Interview by Christine Spines
Christine recorded her conversation with Meryl Streep in 2008 for a profile she wrote for Entertainment Weekly.
The Animated Transcript
Christine Stines is a Los Angeles-based arts journalist who spent fifteen years covering Hollywood.
You’re not supposed to speak ill of the dead, but Earl Blackwell finally died, and I was on his blacklist every year for being the worst dressed person.
Oh, was he some sort of society columnist or something?
Blackwell’s list every year is the worst dressed people in America. I was a regular on that list. Anyway.
The thing that was relentless for me here was how you look. I just… I couldn’t put up with it. I mean, it just drove me crazy.
But you chose a whole career that is pretty concerned with that stuff.
It wasn’t the career I chose. The career I chose was a drama major in college, at Yale, when I played a 90-year-old woman. One of my most celebrated roles. Then I played a really fat person. I played a lot of different things. That’s how I thought I loved to wrangle my talent, my need to express myself. I like to do it that way.
I never thought I was somebody that would be on the cover of magazines in fashions, wearing fashions. It’s like not me. But that is what movie stardom entails. I always wore my own clothes a lot of the time, in interviews. In the marketing of a movie. I could…

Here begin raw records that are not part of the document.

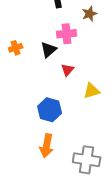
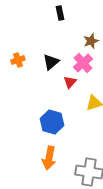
brown star: (90, 14) -> (91, 41), moved
pink cross: (67, 34) -> (83, 63), moved, turned -36

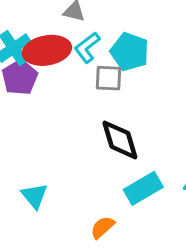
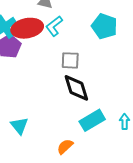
cyan pentagon: (130, 52) -> (104, 26), moved
gray square: (109, 78) -> (70, 60), moved

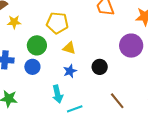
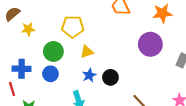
yellow triangle: (69, 48) -> (87, 52), turned -32
black circle: (100, 67) -> (110, 77), moved

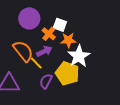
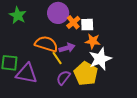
white square: (60, 25) -> (87, 25), turned -32
orange cross: (49, 34) -> (73, 22), moved
orange semicircle: (23, 51) -> (46, 44), turned -45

Are these your own clothes?
Actually this is not. These are mine. These shoes are mine. But I missed … I got famous before you had to do all this stuff. I went up for King Kong. I remember that.
That would have been fun.
Jessica Lang’s part. Dino De Laurentiis, he was sitting there. He was meeting all these girls. I came in. I had really tried to look nice. His son was sitting in the room, and Dino spoke to him in Italian. I know Italian, studied Italian. So he said, “Why do you send me this pig. This woman, she’s so ugly.”
Oh no!
So I looked at him and I said, “brutta”.
What does that mean?
“I’m very sorry that I disappoint you”. He was so used to treating girls like bimbos. Of course, he would never imagine that a blond person would speak Italian.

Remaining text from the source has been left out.